Our past work has focused on the creation of the Dynamic Substrate Analysis Builder (DSAB), a tool for quick, low-curation creation and solution of kinetic metabolic models. Previous versions of the DSAB have been successfully used to reconstruct and analyze large dynamic networks comprising hundreds of components. This paper presents updates included in Version 2.0 of the DSAB and the model solver: the inclusion of easy-to-use user interfaces for performing model construction, the inclusion of component pulse-feeding, and the introduction of regulatory inhibition kinetics.

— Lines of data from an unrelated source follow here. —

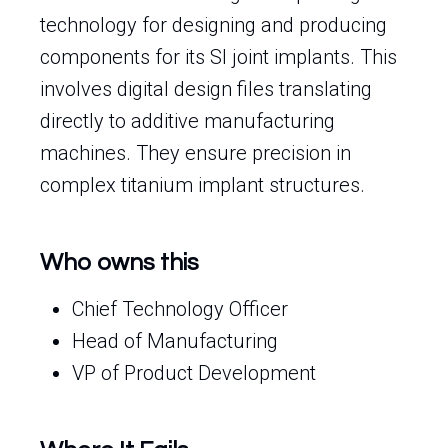
technology for designing and producing
components for its SI joint implants. This
involves digital design files translating
directly to additive manufacturing
machines. They ensure precision in
complex titanium implant structures.
Who owns this
Chief Technology Officer
Head of Manufacturing
VP of Product Development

This study also describes the validation processes currently being carried out to beta-test the expansions to the DSAB; these tests utilize the purine metabolism pathways of Mycoplasm genitalium and Escherichia coli. Additionally, we have also incorporated inhibition schemes for the most-understood (catalyzed) reactions in our kinetic model of of the well-characterized Mus Musculus (including 15 principal metabolic pathways). Cascading factorial and composite factorial experimental designs were then used to explore the lone effects and interaction effects of enzyme expression levels, focusing on enzymes within the citric acid, glycolytic, and glutamate pathways. Our simulations suggest favorable interactions between the down-regulation of lactate dehydrogenase, iso-citrate dehydrogenase, and a-ketaglutarate dehydrogenase and several lesser-known enzymes might be exploited to reduce lactate and ammonia generation without compromising cellular growth.